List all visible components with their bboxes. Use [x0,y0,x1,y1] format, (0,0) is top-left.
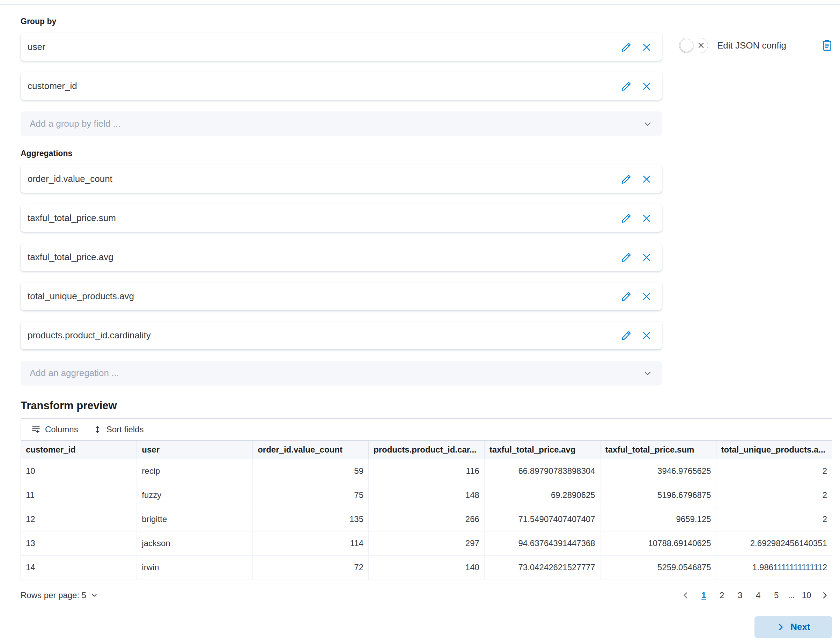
cell: 10 [21,459,137,483]
cell: 12 [21,507,137,531]
page-button-2[interactable]: 2 [714,588,730,603]
chevron-down-icon [643,369,652,378]
edit-pencil-icon[interactable] [621,331,631,340]
pagination-ellipsis: ... [787,591,796,600]
transform-wizard-page: Edit JSON config Group by user [0,0,840,639]
columns-button[interactable]: Columns [25,421,84,438]
preview-table-panel: Columns Sort fields customer_id user ord… [21,418,832,580]
preview-table: customer_id user order_id.value_count pr… [21,440,832,580]
aggregation-item-label: total_unique_products.avg [28,291,134,302]
wizard-actions: Next [21,616,832,638]
cell: fuzzy [137,483,253,507]
group-by-item-label: user [28,41,45,52]
column-header-taxful-total-price-sum[interactable]: taxful_total_price.sum [600,441,716,459]
remove-x-icon[interactable] [642,331,651,340]
cell: 2 [716,507,832,531]
table-row: 14 irwin 72 140 73.04242621527777 5259.0… [21,556,832,580]
rows-per-page-button[interactable]: Rows per page: 5 [21,590,98,600]
page-button-10[interactable]: 10 [799,588,814,603]
pill-actions [621,174,651,184]
pagination: 1 2 3 4 5 ... 10 [678,588,832,603]
column-header-taxful-total-price-avg[interactable]: taxful_total_price.avg [484,441,600,459]
cell: 3946.9765625 [600,459,716,483]
aggregation-item: taxful_total_price.sum [21,204,662,232]
cell: 2.692982456140351 [716,531,832,556]
table-row: 12 brigitte 135 266 71.54907407407407 96… [21,507,832,531]
cell: 114 [253,531,369,556]
edit-pencil-icon[interactable] [621,81,631,91]
main-content: Group by user customer_id [21,4,832,638]
edit-pencil-icon[interactable] [621,292,631,301]
pill-actions [621,81,651,91]
table-row: 10 recip 59 116 66.89790783898304 3946.9… [21,459,832,483]
aggregation-item: products.product_id.cardinality [21,322,662,349]
next-page-button[interactable] [817,588,832,603]
chevron-right-icon [821,591,829,599]
cell: 2 [716,459,832,483]
table-footer: Rows per page: 5 1 2 3 4 5 ... 10 [21,588,832,603]
cell: 135 [253,507,369,531]
aggregation-item-label: taxful_total_price.sum [28,213,116,224]
pill-actions [621,253,651,262]
cell: 71.54907407407407 [484,507,600,531]
cell: 69.2890625 [484,483,600,507]
aggregation-item: total_unique_products.avg [21,283,662,310]
table-header-row: customer_id user order_id.value_count pr… [21,441,832,459]
column-header-products-product-id-cardinality[interactable]: products.product_id.car... [369,441,484,459]
chevron-right-icon [776,623,785,631]
column-header-customer-id[interactable]: customer_id [21,441,137,459]
column-header-user[interactable]: user [137,441,253,459]
remove-x-icon[interactable] [642,292,651,301]
remove-x-icon[interactable] [642,42,651,52]
cell: jackson [137,531,253,556]
aggregation-item-label: taxful_total_price.avg [28,252,113,262]
add-group-by-field-select[interactable]: Add a group by field ... [21,111,662,136]
cell: 94.63764391447368 [484,531,600,556]
sort-fields-button-label: Sort fields [106,424,144,434]
cell: 297 [369,531,484,556]
cell: 66.89790783898304 [484,459,600,483]
page-button-1[interactable]: 1 [696,588,711,603]
chevron-down-icon [91,591,98,599]
remove-x-icon[interactable] [642,174,651,184]
column-header-order-id-value-count[interactable]: order_id.value_count [253,441,369,459]
remove-x-icon[interactable] [642,253,651,262]
edit-pencil-icon[interactable] [621,174,631,184]
table-row: 13 jackson 114 297 94.63764391447368 107… [21,531,832,556]
transform-preview-title: Transform preview [21,399,832,412]
next-button[interactable]: Next [754,616,832,638]
cell: 9659.125 [600,507,716,531]
chevron-left-icon [681,591,690,599]
sort-fields-button[interactable]: Sort fields [87,421,150,438]
cell: 13 [21,531,137,556]
cell: brigitte [137,507,253,531]
sort-up-down-icon [93,425,102,434]
cell: 72 [253,556,369,580]
remove-x-icon[interactable] [642,213,651,223]
table-row: 11 fuzzy 75 148 69.2890625 5196.6796875 … [21,483,832,507]
aggregations-list: order_id.value_count taxful_total_price.… [21,165,662,386]
page-button-5[interactable]: 5 [769,588,784,603]
page-button-3[interactable]: 3 [732,588,748,603]
cell: 5196.6796875 [600,483,716,507]
column-header-total-unique-products-avg[interactable]: total_unique_products.a... [716,441,832,459]
group-by-item-label: customer_id [28,81,77,92]
cell: irwin [137,556,253,580]
add-aggregation-select[interactable]: Add an aggregation ... [21,361,662,386]
cell: 14 [21,556,137,580]
cell: recip [137,459,253,483]
aggregations-section-label: Aggregations [21,149,832,158]
edit-pencil-icon[interactable] [621,213,631,223]
table-toolbar: Columns Sort fields [21,419,832,440]
rows-per-page-label: Rows per page: 5 [21,590,86,600]
prev-page-button[interactable] [678,588,693,603]
page-button-4[interactable]: 4 [751,588,766,603]
remove-x-icon[interactable] [642,81,651,91]
edit-pencil-icon[interactable] [621,42,631,52]
cell: 75 [253,483,369,507]
edit-pencil-icon[interactable] [621,253,631,262]
cell: 2 [716,483,832,507]
columns-button-label: Columns [45,424,78,434]
aggregation-item-label: products.product_id.cardinality [28,330,151,341]
aggregation-item: order_id.value_count [21,165,662,193]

WHAT IS REQUIRED: Please reproduce the listing exactly, leaving out any pictures.

ANSWER TO THE PROBLEM:
List all visible components with their bboxes. Use [x0,y0,x1,y1] format, (0,0) is top-left.
cell: 10 [21,459,137,483]
cell: 12 [21,507,137,531]
page-button-2[interactable]: 2 [714,588,730,603]
chevron-down-icon [643,369,652,378]
edit-pencil-icon[interactable] [621,331,631,340]
pagination-ellipsis: ... [787,591,796,600]
transform-wizard-page: Edit JSON config Group by user [0,0,840,639]
columns-button[interactable]: Columns [25,421,84,438]
preview-table-panel: Columns Sort fields customer_id user ord… [21,418,832,580]
preview-table: customer_id user order_id.value_count pr… [21,440,832,580]
aggregation-item-label: total_unique_products.avg [28,291,134,302]
wizard-actions: Next [21,616,832,638]
cell: fuzzy [137,483,253,507]
group-by-item-label: user [28,41,45,52]
column-header-taxful-total-price-sum[interactable]: taxful_total_price.sum [600,441,716,459]
remove-x-icon[interactable] [642,331,651,340]
cell: 2 [716,507,832,531]
table-row: 14 irwin 72 140 73.04242621527777 5259.0… [21,556,832,580]
rows-per-page-button[interactable]: Rows per page: 5 [21,590,98,600]
page-button-10[interactable]: 10 [799,588,814,603]
pill-actions [621,174,651,184]
pagination: 1 2 3 4 5 ... 10 [678,588,832,603]
column-header-taxful-total-price-avg[interactable]: taxful_total_price.avg [484,441,600,459]
cell: 3946.9765625 [600,459,716,483]
aggregation-item: taxful_total_price.sum [21,204,662,232]
cell: 2.692982456140351 [716,531,832,556]
table-row: 12 brigitte 135 266 71.54907407407407 96… [21,507,832,531]
cell: 114 [253,531,369,556]
edit-pencil-icon[interactable] [621,81,631,91]
main-content: Group by user customer_id [21,4,832,638]
edit-pencil-icon[interactable] [621,292,631,301]
pill-actions [621,81,651,91]
table-row: 10 recip 59 116 66.89790783898304 3946.9… [21,459,832,483]
aggregation-item: products.product_id.cardinality [21,322,662,349]
next-page-button[interactable] [817,588,832,603]
chevron-right-icon [821,591,829,599]
cell: 2 [716,459,832,483]
table-footer: Rows per page: 5 1 2 3 4 5 ... 10 [21,588,832,603]
cell: 135 [253,507,369,531]
aggregation-item-label: taxful_total_price.sum [28,213,116,224]
pill-actions [621,253,651,262]
cell: 71.54907407407407 [484,507,600,531]
cell: 69.2890625 [484,483,600,507]
aggregation-item: total_unique_products.avg [21,283,662,310]
table-header-row: customer_id user order_id.value_count pr… [21,441,832,459]
column-header-products-product-id-cardinality[interactable]: products.product_id.car... [369,441,484,459]
chevron-right-icon [776,623,785,631]
column-header-customer-id[interactable]: customer_id [21,441,137,459]
column-header-user[interactable]: user [137,441,253,459]
remove-x-icon[interactable] [642,292,651,301]
remove-x-icon[interactable] [642,42,651,52]
cell: jackson [137,531,253,556]
aggregation-item-label: taxful_total_price.avg [28,252,113,262]
add-group-by-field-select[interactable]: Add a group by field ... [21,111,662,136]
cell: 94.63764391447368 [484,531,600,556]
sort-fields-button-label: Sort fields [106,424,144,434]
cell: 297 [369,531,484,556]
cell: 66.89790783898304 [484,459,600,483]
page-button-1[interactable]: 1 [696,588,711,603]
chevron-down-icon [91,591,98,599]
remove-x-icon[interactable] [642,174,651,184]
column-header-order-id-value-count[interactable]: order_id.value_count [253,441,369,459]
remove-x-icon[interactable] [642,253,651,262]
edit-pencil-icon[interactable] [621,174,631,184]
table-row: 13 jackson 114 297 94.63764391447368 107… [21,531,832,556]
transform-preview-title: Transform preview [21,399,832,412]
next-button[interactable]: Next [754,616,832,638]
cell: 9659.125 [600,507,716,531]
chevron-left-icon [681,591,690,599]
sort-fields-button[interactable]: Sort fields [87,421,150,438]
cell: 13 [21,531,137,556]
cell: brigitte [137,507,253,531]
sort-up-down-icon [93,425,102,434]
cell: 72 [253,556,369,580]
remove-x-icon[interactable] [642,213,651,223]
table-row: 11 fuzzy 75 148 69.2890625 5196.6796875 … [21,483,832,507]
aggregations-list: order_id.value_count taxful_total_price.… [21,165,662,386]
page-button-5[interactable]: 5 [769,588,784,603]
page-button-3[interactable]: 3 [732,588,748,603]
cell: 5196.6796875 [600,483,716,507]
column-header-total-unique-products-avg[interactable]: total_unique_products.a... [716,441,832,459]
group-by-item-label: customer_id [28,81,77,92]
cell: irwin [137,556,253,580]
add-aggregation-select[interactable]: Add an aggregation ... [21,361,662,386]
cell: 14 [21,556,137,580]
cell: recip [137,459,253,483]
aggregations-section-label: Aggregations [21,149,832,158]
edit-pencil-icon[interactable] [621,213,631,223]
table-toolbar: Columns Sort fields [21,419,832,440]
rows-per-page-label: Rows per page: 5 [21,590,86,600]
prev-page-button[interactable] [678,588,693,603]
page-button-4[interactable]: 4 [751,588,766,603]
remove-x-icon[interactable] [642,81,651,91]
edit-pencil-icon[interactable] [621,42,631,52]
cell: 75 [253,483,369,507]
edit-pencil-icon[interactable] [621,253,631,262]
cell: 2 [716,483,832,507]
columns-button-label: Columns [45,424,78,434]
aggregation-item-label: products.product_id.cardinality [28,330,151,341]
aggregation-item: order_id.value_count [21,165,662,193]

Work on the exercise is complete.